Good point. I was thinking of going for this product myself until it was pointed out recently that the T&C state no interest will be paid in any month of a withdrawal.


----------



## Marc (11 Mar 2009)

Re the view that Deposit accounts are a low-risk investment. In nominal terms, yes, your nominal savings are relatively safe. In real terms however, adjusted for inflation, it can be a very different story.

Here is a simple logical argument for all savers to consider:

A simple definition of inflation is "too much money chasing too few goods" 
Governments around the world are now printing money (quantitive easing). 

The quantity of money in circulation is increasing, which all things being equal might be expected to result in higher inflation. 

In the words of the economist Roger Bootle, ‘the umpteen billions of dollars which have been magicked out of nowhere must return whence they came"

For a more detailed explanation of the issues have a look at this:

[broken link removed]

Remember that real interest rates in the 1970s were negative. That is to say the net rate of interest paid to savers allowing for inflation was negative. Each and every year the value of their savings account declined in value.

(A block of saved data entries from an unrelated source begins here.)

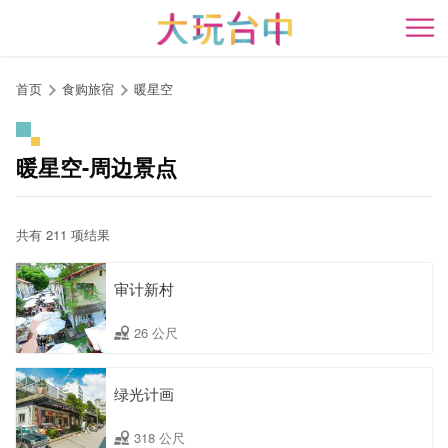
跳
到
开
主
要
首页
食购旅宿
暖星空
内
容
区
暖星空-周边景点
块
共有 211 项结果
审计新村
26 公尺
绿光计画
318 公尺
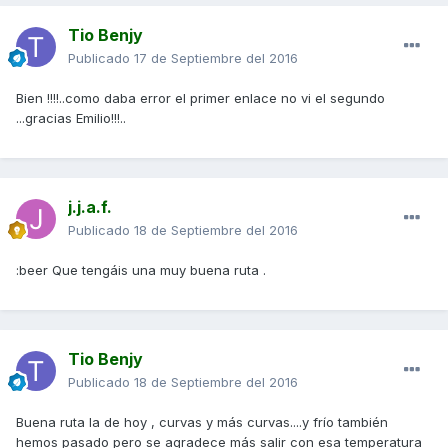
Tio Benjy
Publicado
17 de Septiembre del 2016
Bien !!!!..como daba error el primer enlace no vi el segundo
...gracias Emilio!!!..
j.j.a.f.
Publicado
18 de Septiembre del 2016
:beer Que tengáis una muy buena ruta .
Tio Benjy
Publicado
18 de Septiembre del 2016
Buena ruta la de hoy , curvas y más curvas....y frío también
hemos pasado pero se agradece más salir con esa temperatura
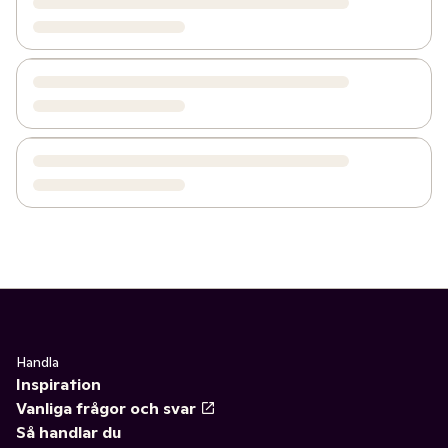
Handla
Inspiration
Vanliga frågor och svar
Så handlar du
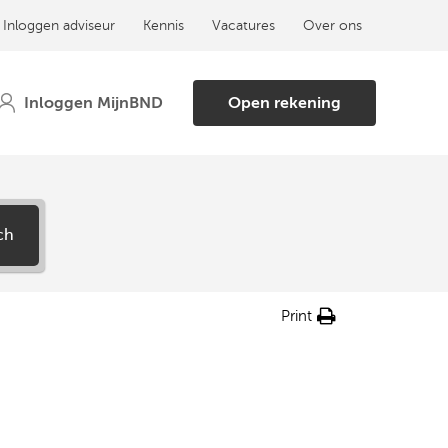
Inloggen adviseur
Kennis
Vacatures
Over ons
Open rekening
ch
Print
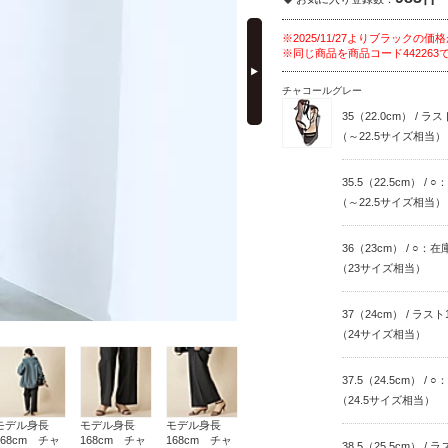
next
※2025/11/27よりブラックの
※同じ商品を商品コード44226
チャコールグレー
35（22.0cm） / ラ
（～22.5サイズ相当）
35.5（22.5cm） /
（～22.5サイズ相当）
36（23cm） / ○：
（23サイズ相当）
37（24cm） / ラス
（24サイズ相当）
37.5（24.5cm） /
（24.5サイズ相当）
モデル身長
モデル身長
モデル身長
168cm チャ
168cm チャ
168cm チャ
38.5（25.5cm） /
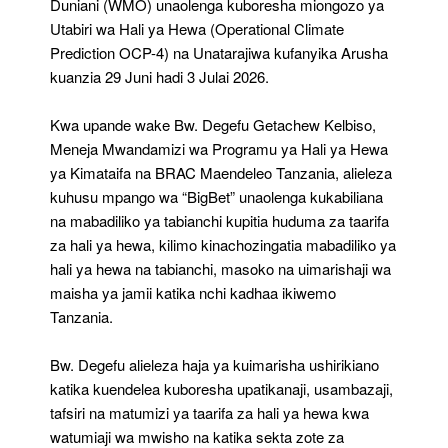
Duniani (WMO) unaolenga kuboresha miongozo ya
Utabiri wa Hali ya Hewa (Operational Climate
Prediction OCP-4) na Unatarajiwa kufanyika Arusha
kuanzia 29 Juni hadi 3 Julai 2026.
Kwa upande wake Bw. Degefu Getachew Kelbiso,
Meneja Mwandamizi wa Programu ya Hali ya Hewa
ya Kimataifa na BRAC Maendeleo Tanzania, alieleza
kuhusu mpango wa “BigBet” unaolenga kukabiliana
na mabadiliko ya tabianchi kupitia huduma za taarifa
za hali ya hewa, kilimo kinachozingatia mabadiliko ya
hali ya hewa na tabianchi, masoko na uimarishaji wa
maisha ya jamii katika nchi kadhaa ikiwemo
Tanzania.
Bw. Degefu alieleza haja ya kuimarisha ushirikiano
katika kuendelea kuboresha upatikanaji, usambazaji,
tafsiri na matumizi ya taarifa za hali ya hewa kwa
watumiaji wa mwisho na katika sekta zote za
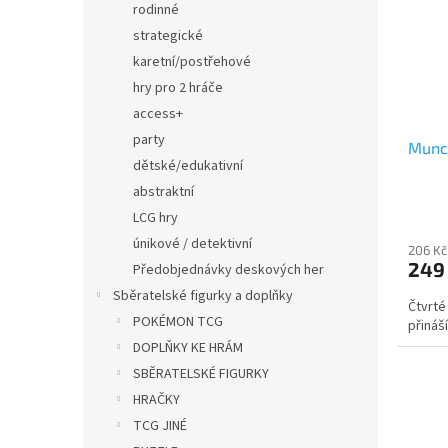
rodinné
strategické
karetní/postřehové
hry pro 2 hráče
access+
party
Munch
dětské/edukativní
abstraktní
LCG hry
únikové / detektivní
206 Kč
249
Předobjednávky deskových her
Sběratelské figurky a doplňky
Čtvrté
POKÉMON TCG
přináš
DOPLŇKY KE HRÁM
SBĚRATELSKÉ FIGURKY
HRAČKY
TCG JINÉ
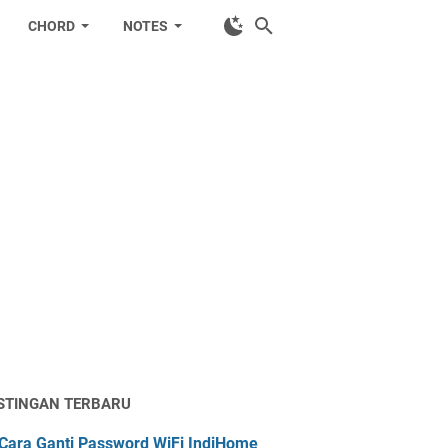
CHORD
NOTES
STINGAN TERBARU
Cara Ganti Password WiFi IndiHome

If real interest rates remain below inflation, the credit crisis will unwind as the burden of debt is reduced in the economy. Those with existing debts will see an improvement in their financial position whilst those with savings on deposit, will see the value of their savings reduce. 

Low interest rates and high inflation will be terrible news for savers.

What should a cautious saver do to offset the risk of inflation?

Ideally, one needs a secure form of investment which offers the potential to appreciate as inflation feeds into the economy.

There are two simple options to consider:

1) Inflation linked government bonds
These offer a government-backed interest payment and inflation protection on the capital invested. However, they have two risks here:
i) Currency risk - movements in currency rates can swamp movements in bond returns so US$ or £ bonds which are un-hedged can create serious problems for a € investor.
ii) Maturity risk - most bonds are issued with very long durations typically 20 or 30 years. Small movements in interest rates can have a very large impact on the movement in prices. The price of bonds moves inverse to the movement in interest rates. So, a low interest yield purchased today, can spell a lot of trouble if interest rates increase.

2) The second option is therefore what was once described by a Professor of Finance as an "inflation hedge fund" 

Savers purchase a euro currency hedged, short-term government bond fund. This offers a high level of security for the cautious investor since they are buying government debt rather than corporate debts. Furthermore this actually offers very good protection against inflation.

The reason is that the bonds are held for a relatively short period of time (sometimes only a few months) they then mature and the proceeds are reinvested into new short-term bonds. Each time the bonds are reinvested, the investor gets to benefit from any changes in interest rates and inflation expectations. 

The result is less volatility in prices (the thing most cautious savers are trying to avoid) but with a higher expected return than a deposit account over time.

Why would we buy a fund rather than simply buying a bund on the German market? Two reasons diversification and tax.

Diversification is the closest thing that an investor has to a "free lunch" 

A government bond purchased directly is subject to marginal tax at up to 41% whereas a bond purchased through a fund is only subject to exit tax.

The solution?
How about a slice invested in a Euro currency-hedged, Irish Domiciled, Global Short-Dated Bond fund with an annual management charge of just 0.25%pa?

This is what we recommend for our cautious clients.


----------